If I say 'cat' will you still read?While there are plenty of cat lovers among us, an unfortunate stigma is often associated with our feline friends. Some believe cats to be sneaky and aloof; others tease women cat owners about becoming “crazy cat ladies;” and though dogs are often referred to as man’s best friend, cats have yet to fall firmly into that category.
By: Amy Miller, Duluth Budgeteer News
When I began writing for Animal Allies, one of the first tips I received was to use the word “cat” sparingly because a cat story may elicit less of a response from an audience than a story about a dog.
While there are plenty of cat lovers among us, an unfortunate stigma is often associated with our feline friends. Some believe cats to be sneaky and aloof; others tease women cat owners about becoming “crazy cat ladies;” and though dogs are often referred to as man’s best friend, cats have yet to fall firmly into that category.
In 2010 several organizations committed to the Campaign for Zero, which was designed to eliminate euthanasia of healthy pets in Duluth. When Animal Allies pledged to help meet this goal, it was acknowledged that achieving zero euthanasia of healthy cats would be the biggest difficulty.

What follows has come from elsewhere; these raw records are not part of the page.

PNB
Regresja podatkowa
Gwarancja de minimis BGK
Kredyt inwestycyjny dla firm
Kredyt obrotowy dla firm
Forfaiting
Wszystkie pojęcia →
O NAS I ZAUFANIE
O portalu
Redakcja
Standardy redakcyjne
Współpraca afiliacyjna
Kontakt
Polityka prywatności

The Campaign for Zero was successfully completed, and this pledge has been maintained in the city of Duluth since 2010.
But eliminating euthanasia of healthy cats is an ongoing challenge.

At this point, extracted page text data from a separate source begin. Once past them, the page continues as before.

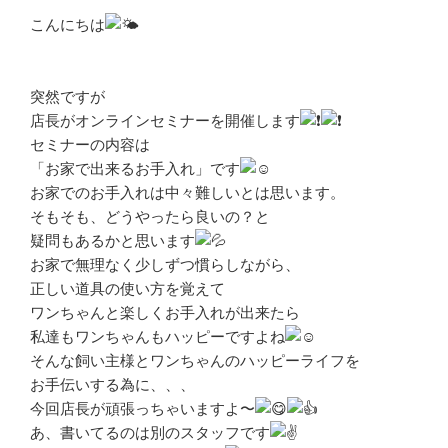
こんにちは
突然ですが
店長がオンラインセミナーを開催します
セミナーの内容は
「お家で出来るお手入れ」です
お家でのお手入れは中々難しいとは思います。
そもそも、どうやったら良いの？と
疑問もあるかと思います
お家で無理なく少しずつ慣らしながら、
正しい道具の使い方を覚えて
ワンちゃんと楽しくお手入れが出来たら
私達もワンちゃんもハッピーですよね
そんな飼い主様とワンちゃんのハッピーライフを
お手伝いする為に、、、
今回店長が頑張っちゃいますよ〜
あ、書いてるのは別のスタッフです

Consider this: every spring and summer, shelter populations spike with an influx of kittens. In almost all cases, the birth of a litter of kittens is unplanned. While they are adorable, these kittens enter the world unwanted and homeless.
Cats reproduce rapidly. A cat’s gestation period is short—only about nine weeks. According to Dr. Mary Wictor, Animal Allies shelter veterinarian, a kitten can begin breeding as early as four months old. Cats become pregnant easily and often have more than one litter in a breeding season. Add all these factors together and the result is cat overpopulation.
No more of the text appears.